→ Entries shown:
Segment Open

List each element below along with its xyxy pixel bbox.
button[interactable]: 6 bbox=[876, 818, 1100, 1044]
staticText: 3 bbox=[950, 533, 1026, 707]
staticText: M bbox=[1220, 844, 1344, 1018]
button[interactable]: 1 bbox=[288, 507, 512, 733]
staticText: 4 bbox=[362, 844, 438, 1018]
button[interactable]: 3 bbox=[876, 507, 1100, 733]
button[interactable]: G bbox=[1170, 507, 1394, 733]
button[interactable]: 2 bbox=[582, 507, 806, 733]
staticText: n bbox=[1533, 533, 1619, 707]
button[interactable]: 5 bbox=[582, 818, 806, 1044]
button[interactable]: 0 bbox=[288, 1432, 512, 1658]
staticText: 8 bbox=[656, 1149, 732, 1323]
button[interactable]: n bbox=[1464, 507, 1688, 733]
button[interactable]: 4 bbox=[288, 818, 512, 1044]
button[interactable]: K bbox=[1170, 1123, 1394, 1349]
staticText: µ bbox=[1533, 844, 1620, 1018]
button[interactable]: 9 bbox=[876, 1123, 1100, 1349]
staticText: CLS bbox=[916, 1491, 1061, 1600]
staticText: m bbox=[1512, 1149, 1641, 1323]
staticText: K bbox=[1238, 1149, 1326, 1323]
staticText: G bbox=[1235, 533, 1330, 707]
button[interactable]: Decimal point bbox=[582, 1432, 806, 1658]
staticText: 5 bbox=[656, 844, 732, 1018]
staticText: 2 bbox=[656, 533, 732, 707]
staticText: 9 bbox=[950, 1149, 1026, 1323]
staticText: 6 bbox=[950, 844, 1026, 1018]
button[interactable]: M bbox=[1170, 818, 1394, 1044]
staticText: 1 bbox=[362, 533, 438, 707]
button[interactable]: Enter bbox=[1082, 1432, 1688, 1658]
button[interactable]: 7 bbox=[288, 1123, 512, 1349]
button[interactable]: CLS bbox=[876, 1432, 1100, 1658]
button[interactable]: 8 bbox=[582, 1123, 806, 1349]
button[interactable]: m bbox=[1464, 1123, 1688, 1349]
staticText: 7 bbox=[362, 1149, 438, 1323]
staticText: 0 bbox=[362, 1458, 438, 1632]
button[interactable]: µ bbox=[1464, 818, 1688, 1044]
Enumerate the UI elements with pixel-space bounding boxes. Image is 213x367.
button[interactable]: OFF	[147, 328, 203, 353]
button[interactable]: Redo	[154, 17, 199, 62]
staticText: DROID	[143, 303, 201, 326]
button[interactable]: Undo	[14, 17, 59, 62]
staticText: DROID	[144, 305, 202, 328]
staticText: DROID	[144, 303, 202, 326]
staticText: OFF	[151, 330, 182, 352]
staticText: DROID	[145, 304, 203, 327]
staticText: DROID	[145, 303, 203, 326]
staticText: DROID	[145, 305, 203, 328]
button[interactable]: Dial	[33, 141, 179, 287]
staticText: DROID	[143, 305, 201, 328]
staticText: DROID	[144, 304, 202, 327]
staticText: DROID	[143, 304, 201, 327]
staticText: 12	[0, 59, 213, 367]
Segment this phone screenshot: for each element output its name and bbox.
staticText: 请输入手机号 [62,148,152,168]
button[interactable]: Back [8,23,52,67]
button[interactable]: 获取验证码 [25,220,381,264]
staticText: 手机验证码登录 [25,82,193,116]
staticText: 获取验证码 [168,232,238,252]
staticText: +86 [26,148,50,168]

Segment Closed

→ Task:
Without leaving out a single line, retype the material above exactly.

→ Exercise solution:
List each element below along with its xyxy pixel bbox.
button[interactable]: 6 bbox=[876, 818, 1100, 1044]
staticText: 3 bbox=[950, 533, 1026, 707]
staticText: M bbox=[1220, 844, 1344, 1018]
button[interactable]: 1 bbox=[288, 507, 512, 733]
staticText: 4 bbox=[362, 844, 438, 1018]
button[interactable]: 3 bbox=[876, 507, 1100, 733]
button[interactable]: G bbox=[1170, 507, 1394, 733]
button[interactable]: 2 bbox=[582, 507, 806, 733]
staticText: n bbox=[1533, 533, 1619, 707]
button[interactable]: 5 bbox=[582, 818, 806, 1044]
button[interactable]: 0 bbox=[288, 1432, 512, 1658]
staticText: 8 bbox=[656, 1149, 732, 1323]
button[interactable]: n bbox=[1464, 507, 1688, 733]
button[interactable]: 4 bbox=[288, 818, 512, 1044]
button[interactable]: K bbox=[1170, 1123, 1394, 1349]
staticText: µ bbox=[1533, 844, 1620, 1018]
button[interactable]: 9 bbox=[876, 1123, 1100, 1349]
staticText: CLS bbox=[916, 1491, 1061, 1600]
staticText: m bbox=[1512, 1149, 1641, 1323]
staticText: K bbox=[1238, 1149, 1326, 1323]
staticText: G bbox=[1235, 533, 1330, 707]
button[interactable]: Decimal point bbox=[582, 1432, 806, 1658]
staticText: 5 bbox=[656, 844, 732, 1018]
staticText: 2 bbox=[656, 533, 732, 707]
staticText: 9 bbox=[950, 1149, 1026, 1323]
staticText: 6 bbox=[950, 844, 1026, 1018]
button[interactable]: M bbox=[1170, 818, 1394, 1044]
staticText: 1 bbox=[362, 533, 438, 707]
button[interactable]: Enter bbox=[1082, 1432, 1688, 1658]
button[interactable]: 7 bbox=[288, 1123, 512, 1349]
button[interactable]: CLS bbox=[876, 1432, 1100, 1658]
button[interactable]: 8 bbox=[582, 1123, 806, 1349]
button[interactable]: m bbox=[1464, 1123, 1688, 1349]
staticText: 7 bbox=[362, 1149, 438, 1323]
staticText: 0 bbox=[362, 1458, 438, 1632]
button[interactable]: µ bbox=[1464, 818, 1688, 1044]
Enumerate the UI elements with pixel-space bounding boxes. Image is 213x367.
button[interactable]: OFF	[147, 328, 203, 353]
button[interactable]: Redo	[154, 17, 199, 62]
staticText: DROID	[143, 303, 201, 326]
button[interactable]: Undo	[14, 17, 59, 62]
staticText: DROID	[144, 305, 202, 328]
staticText: DROID	[144, 303, 202, 326]
staticText: OFF	[151, 330, 182, 352]
staticText: DROID	[145, 304, 203, 327]
staticText: DROID	[145, 303, 203, 326]
staticText: DROID	[145, 305, 203, 328]
button[interactable]: Dial	[33, 141, 179, 287]
staticText: DROID	[143, 305, 201, 328]
staticText: DROID	[144, 304, 202, 327]
staticText: DROID	[143, 304, 201, 327]
staticText: 12	[0, 59, 213, 367]
Segment this phone screenshot: for each element output its name and bbox.
staticText: 请输入手机号 [62,148,152,168]
button[interactable]: Back [8,23,52,67]
button[interactable]: 获取验证码 [25,220,381,264]
staticText: 手机验证码登录 [25,82,193,116]
staticText: 获取验证码 [168,232,238,252]
staticText: +86 [26,148,50,168]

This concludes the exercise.